WHAT IS BEING ASKED: Every record below must be retyped exactly, with the pictures left out.

INPUT MATERIAL:
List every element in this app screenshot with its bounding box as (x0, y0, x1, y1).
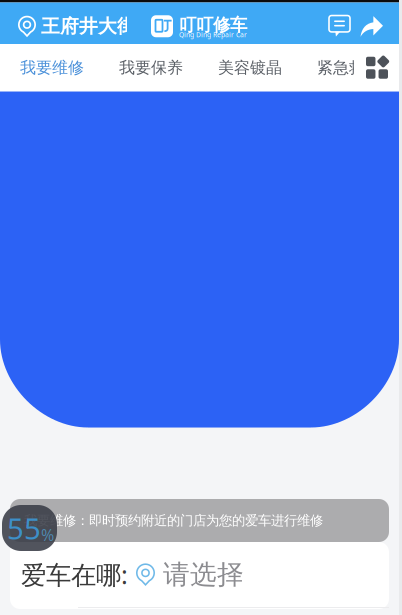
button[interactable]: 美容镀晶 (218, 44, 281, 92)
staticText: 爱车在哪: (21, 558, 128, 591)
button[interactable]: Share (360, 15, 383, 38)
button[interactable]: 爱车在哪: (10, 542, 389, 607)
button[interactable]: Messages (329, 16, 350, 37)
button[interactable]: 王府井大街 (0, 2, 147, 44)
button[interactable]: 我要维修 (20, 44, 83, 92)
staticText: 55 (7, 508, 41, 548)
staticText: 美容镀晶 (218, 58, 282, 78)
staticText: 请选择 (163, 558, 244, 591)
staticText: 我要保养 (119, 58, 183, 78)
staticText: 我要维修：即时预约附近的门店为您的爱车进行维修 (24, 512, 323, 529)
staticText: 我要维修 (20, 58, 84, 78)
button[interactable]: 紧急救援 (317, 44, 380, 92)
button[interactable]: 我要保养 (119, 44, 182, 92)
staticText: 王府井大街 (41, 15, 136, 38)
staticText: Qing Ding Repair Car (179, 30, 247, 39)
staticText: 紧急救援 (317, 58, 381, 78)
staticText: % (41, 524, 54, 545)
staticText: 叮叮修车 (179, 14, 247, 36)
button[interactable]: All categories (366, 57, 388, 79)
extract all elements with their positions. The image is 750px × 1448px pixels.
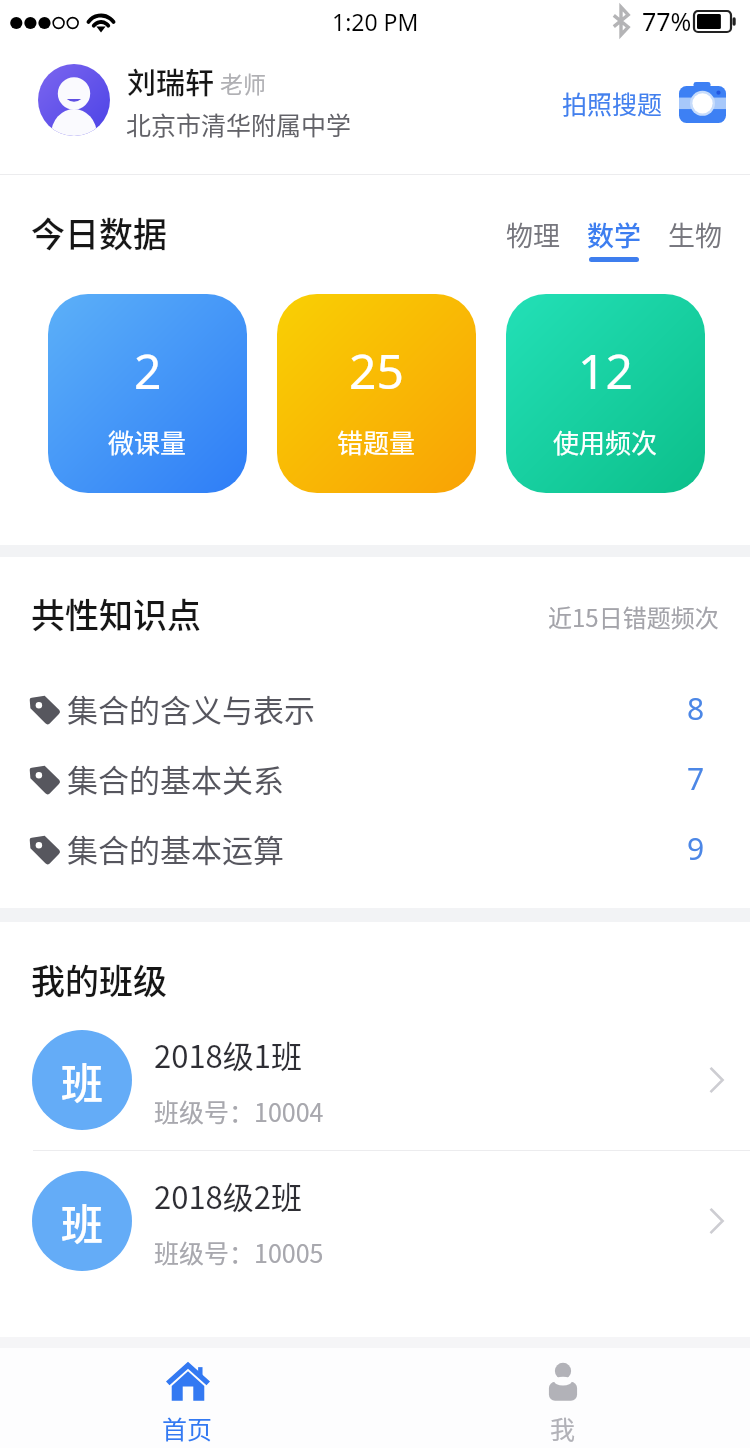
staticText: 使用频次 <box>553 423 658 461</box>
staticText: 今日数据 <box>31 208 167 257</box>
staticText: 生物 <box>668 215 722 254</box>
other: Photo search <box>679 82 726 123</box>
staticText: 微课量 <box>108 423 187 461</box>
button[interactable]: 拍照搜题 <box>562 82 726 123</box>
button[interactable]: 12 <box>506 294 705 493</box>
staticText: 12 <box>578 338 633 403</box>
staticText: 物理 <box>506 215 560 254</box>
button[interactable]: 物理 <box>506 215 560 262</box>
staticText: 9 <box>687 828 705 869</box>
staticText: 首页 <box>162 1410 213 1446</box>
staticText: 我的班级 <box>31 955 167 1004</box>
staticText: 2018级1班 <box>154 1032 303 1077</box>
staticText: 8 <box>687 688 705 729</box>
staticText: 班级号：10004 <box>154 1093 324 1129</box>
staticText: 我 <box>550 1410 576 1446</box>
button[interactable]: 集合的基本运算 <box>0 813 750 883</box>
staticText: 2018级2班 <box>154 1173 303 1218</box>
staticText: 班 <box>61 1050 104 1111</box>
staticText: 集合的含义与表示 <box>67 686 315 731</box>
staticText: 25 <box>349 338 404 403</box>
button[interactable]: 班 <box>0 1151 750 1291</box>
staticText: 错题量 <box>337 423 416 461</box>
button[interactable]: 集合的基本关系 <box>0 743 750 813</box>
staticText: 数学 <box>587 215 641 254</box>
staticText: 近15日错题频次 <box>548 599 719 634</box>
button[interactable]: 2 <box>48 294 247 493</box>
staticText: 7 <box>687 758 705 799</box>
button[interactable]: 数学 <box>587 215 641 262</box>
staticText: 班 <box>61 1191 104 1252</box>
staticText: 老师 <box>220 66 266 99</box>
button[interactable]: 我 <box>375 1348 750 1448</box>
staticText: 1:20 PM <box>332 6 419 37</box>
button[interactable]: 生物 <box>668 215 722 262</box>
button[interactable]: 25 <box>277 294 476 493</box>
staticText: 刘瑞轩 <box>127 60 215 102</box>
button[interactable]: 班 <box>0 1010 750 1150</box>
staticText: 集合的基本关系 <box>67 756 284 801</box>
staticText: 班级号：10005 <box>154 1234 324 1270</box>
staticText: 共性知识点 <box>31 589 201 638</box>
staticText: 拍照搜题 <box>562 85 663 121</box>
staticText: 北京市清华附属中学 <box>126 106 352 142</box>
button[interactable]: 首页 <box>0 1348 375 1448</box>
button[interactable]: 集合的含义与表示 <box>0 673 750 743</box>
staticText: 集合的基本运算 <box>67 826 284 871</box>
staticText: 77% <box>642 4 692 38</box>
staticText: 2 <box>134 338 162 403</box>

OUTPUT FOR THIS EXERCISE:
List every element in this app screenshot with its bounding box as (x0, y0, x1, y1).
button[interactable]: 美容镀晶 (218, 44, 281, 92)
staticText: 爱车在哪: (21, 558, 128, 591)
button[interactable]: Share (360, 15, 383, 38)
button[interactable]: 爱车在哪: (10, 542, 389, 607)
button[interactable]: Messages (329, 16, 350, 37)
button[interactable]: 王府井大街 (0, 2, 147, 44)
button[interactable]: 我要维修 (20, 44, 83, 92)
staticText: 55 (7, 508, 41, 548)
staticText: 美容镀晶 (218, 58, 282, 78)
staticText: 请选择 (163, 558, 244, 591)
staticText: 我要保养 (119, 58, 183, 78)
staticText: 我要维修：即时预约附近的门店为您的爱车进行维修 (24, 512, 323, 529)
staticText: 我要维修 (20, 58, 84, 78)
button[interactable]: 紧急救援 (317, 44, 380, 92)
button[interactable]: 我要保养 (119, 44, 182, 92)
staticText: 王府井大街 (41, 15, 136, 38)
staticText: Qing Ding Repair Car (179, 30, 247, 39)
staticText: 紧急救援 (317, 58, 381, 78)
staticText: % (41, 524, 54, 545)
staticText: 叮叮修车 (179, 14, 247, 36)
button[interactable]: All categories (366, 57, 388, 79)
extract all elements with their positions. The image is 750px × 1448px pixels.
staticText: 使用频次 <box>553 423 658 461</box>
staticText: 今日数据 <box>31 208 167 257</box>
staticText: 生物 <box>668 215 722 254</box>
other: Photo search <box>679 82 726 123</box>
staticText: 微课量 <box>108 423 187 461</box>
button[interactable]: 拍照搜题 <box>562 82 726 123</box>
button[interactable]: 12 <box>506 294 705 493</box>
staticText: 12 <box>578 338 633 403</box>
staticText: 物理 <box>506 215 560 254</box>
button[interactable]: 物理 <box>506 215 560 262</box>
staticText: 9 <box>687 828 705 869</box>
staticText: 首页 <box>162 1410 213 1446</box>
staticText: 我的班级 <box>31 955 167 1004</box>
staticText: 2018级1班 <box>154 1032 303 1077</box>
staticText: 8 <box>687 688 705 729</box>
staticText: 班级号：10004 <box>154 1093 324 1129</box>
staticText: 我 <box>550 1410 576 1446</box>
button[interactable]: 集合的基本运算 <box>0 813 750 883</box>
staticText: 2018级2班 <box>154 1173 303 1218</box>
staticText: 班 <box>61 1050 104 1111</box>
staticText: 集合的含义与表示 <box>67 686 315 731</box>
staticText: 25 <box>349 338 404 403</box>
button[interactable]: 班 <box>0 1151 750 1291</box>
staticText: 错题量 <box>337 423 416 461</box>
button[interactable]: 集合的基本关系 <box>0 743 750 813</box>
staticText: 数学 <box>587 215 641 254</box>
staticText: 近15日错题频次 <box>548 599 719 634</box>
button[interactable]: 2 <box>48 294 247 493</box>
staticText: 7 <box>687 758 705 799</box>
button[interactable]: 数学 <box>587 215 641 262</box>
staticText: 班 <box>61 1191 104 1252</box>
staticText: 老师 <box>220 66 266 99</box>
button[interactable]: 我 <box>375 1348 750 1448</box>
staticText: 1:20 PM <box>332 6 419 37</box>
button[interactable]: 生物 <box>668 215 722 262</box>
button[interactable]: 25 <box>277 294 476 493</box>
staticText: 刘瑞轩 <box>127 60 215 102</box>
button[interactable]: 班 <box>0 1010 750 1150</box>
staticText: 集合的基本关系 <box>67 756 284 801</box>
staticText: 班级号：10005 <box>154 1234 324 1270</box>
staticText: 共性知识点 <box>31 589 201 638</box>
staticText: 拍照搜题 <box>562 85 663 121</box>
staticText: 北京市清华附属中学 <box>126 106 352 142</box>
button[interactable]: 首页 <box>0 1348 375 1448</box>
button[interactable]: 集合的含义与表示 <box>0 673 750 743</box>
staticText: 集合的基本运算 <box>67 826 284 871</box>
staticText: 77% <box>642 4 692 38</box>
staticText: 2 <box>134 338 162 403</box>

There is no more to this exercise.